Together, their few surviving men behind them, they set off to hunt a ghost.
Sergeant Drachan wiped the grease off his fingers.
It was time to go again.
They were coming for him, he could smell them.
Time to kill, and kill, and kill again.
He was Guard.
This was what he was for.
Cully led his squad through the drenched, reeking green. They were doubled up with Three Section, following Gesht and those of Two Section who had gone with her.
Drachan was a master scout, silent as a ghost and deadly as a shark. No one else in Alpha Platoon could hope to match him for stealth.
So they didn’t even try.
Every sound, every flicker of movement, earned a burst of full auto.
Overkill. Anykill.
Kill, kill, kill.
Moonface kicked the body of the indigenous simian he had just blown apart, and cursed.
‘I don’t get it, corporal,’ he said. ‘Shooting at everything like this. He’ll hear us.’
‘He can hear us breathing, you stupid sodding boot,’ Cully snapped at the boy. ‘Drachan was – is – the most dangerous man in Alpha Platoon. There’s no sneaking up on him, my lad. We’ve just got to–’
‘Blood and fire!’ Rachain roared, blasting away into the trees on a furious rampage of full auto until he drained his lasgun’s power-pack to empty.
His finger stayed clamped down on the trigger even then, the weapon clicking empty in his hands in impotent desperation.
Cully raced towards the sergeant’s position, stopped short when he saw what had provoked Rachain’s outburst.
Dannecker was down, his throat hacked out by a heavy knife.
‘He was right behind me,’ Rachain cursed, ‘and I never heard anything!’
Strongarm hurled a grenade into the trees, throwing up a great fireball of shattered branches and pulped vegetation. Somewhere in the green, someone laughed.
Cully’s blood ran cold.
There was nothing sane in that laugh, nothing human any more.
‘Drachan,’ he whispered.
Rachain nodded.
‘That way,’ he said.
Steeleye heard the laugh.
That was Drachan’s mistake. His one and only and final mistake.
Drachan is the most dangerous man in Alpha Platoon, Cully had told Moonface. Steeleye hadn’t heard that conversation of course, didn’t hear about it until much later, but she wouldn’t have cared anyway even if she had. He was probably right, looking back on it, but Steeleye wasn’t a man and she knew exactly what she could do.
She was already up a tree, the custom long-las held tight to her shoulder and her bulbous, augmetic eye snugly interfaced with the scope. It clicked as the bezel rotated in her face, dialling from night vision to the heat spectrum.

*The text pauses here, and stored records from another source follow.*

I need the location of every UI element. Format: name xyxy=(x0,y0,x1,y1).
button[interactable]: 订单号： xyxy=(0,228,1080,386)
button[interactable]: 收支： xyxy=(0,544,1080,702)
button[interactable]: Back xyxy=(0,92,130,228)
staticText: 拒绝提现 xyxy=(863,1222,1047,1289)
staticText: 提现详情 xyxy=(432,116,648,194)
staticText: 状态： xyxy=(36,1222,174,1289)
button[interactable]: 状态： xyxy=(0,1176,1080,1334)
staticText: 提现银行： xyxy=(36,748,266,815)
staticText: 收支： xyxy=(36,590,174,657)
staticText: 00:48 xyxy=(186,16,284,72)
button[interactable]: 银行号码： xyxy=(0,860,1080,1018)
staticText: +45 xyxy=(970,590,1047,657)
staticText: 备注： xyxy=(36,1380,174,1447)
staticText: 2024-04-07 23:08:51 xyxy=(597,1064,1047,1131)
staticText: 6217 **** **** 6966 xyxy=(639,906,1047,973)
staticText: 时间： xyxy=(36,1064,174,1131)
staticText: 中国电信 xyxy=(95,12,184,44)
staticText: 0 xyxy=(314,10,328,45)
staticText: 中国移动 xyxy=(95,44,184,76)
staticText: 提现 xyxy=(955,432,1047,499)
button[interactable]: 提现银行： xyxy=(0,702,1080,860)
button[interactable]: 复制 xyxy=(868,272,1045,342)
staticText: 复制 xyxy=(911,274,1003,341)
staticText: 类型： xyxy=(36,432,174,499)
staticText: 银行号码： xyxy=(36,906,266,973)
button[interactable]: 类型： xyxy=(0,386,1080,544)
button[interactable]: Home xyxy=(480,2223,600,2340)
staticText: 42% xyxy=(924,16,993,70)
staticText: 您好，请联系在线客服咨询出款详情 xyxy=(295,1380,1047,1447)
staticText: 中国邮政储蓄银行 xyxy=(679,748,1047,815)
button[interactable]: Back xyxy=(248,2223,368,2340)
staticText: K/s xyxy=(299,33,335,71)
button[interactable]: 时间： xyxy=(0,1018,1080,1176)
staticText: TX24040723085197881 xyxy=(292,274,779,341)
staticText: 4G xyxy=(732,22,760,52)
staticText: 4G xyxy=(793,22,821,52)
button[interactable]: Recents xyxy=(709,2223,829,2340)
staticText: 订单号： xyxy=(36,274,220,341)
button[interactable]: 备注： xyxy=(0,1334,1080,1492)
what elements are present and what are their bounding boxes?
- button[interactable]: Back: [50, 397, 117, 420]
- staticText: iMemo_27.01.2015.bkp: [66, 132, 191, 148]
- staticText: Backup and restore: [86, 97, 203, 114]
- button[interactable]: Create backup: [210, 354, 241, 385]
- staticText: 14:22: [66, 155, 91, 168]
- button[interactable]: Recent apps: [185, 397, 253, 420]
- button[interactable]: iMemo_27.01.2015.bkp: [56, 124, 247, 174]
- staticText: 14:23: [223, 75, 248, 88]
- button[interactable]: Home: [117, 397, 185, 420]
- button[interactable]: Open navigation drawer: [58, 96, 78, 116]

The steaming jungle showed as a livid background of green and red. The simians that swarmed in the canopy were flashes of yellow as they moved.
There.
The bright white patch of human heat, moving oh so quietly through cover, deep in the undergrowth a hundred yards off Two Section’s position.
Drachan.
Steeleye took a breath, lined up on the shot, ignored the hot rain that fell relentlessly across her back and shoulders. Data scrolled across the scope and into her eye.
Range, obstructions, refraction index, diffusion potential.
This would probably be her one and only opportunity, she knew.
Better safe than sorry.
She pushed her hotshot charge up to absolute maximum, a whole power-pack discharged in a single furious shot. Released half her held breath. The crosshairs flashed red in the scope as the heavily customised rifle made guaranteed target lock.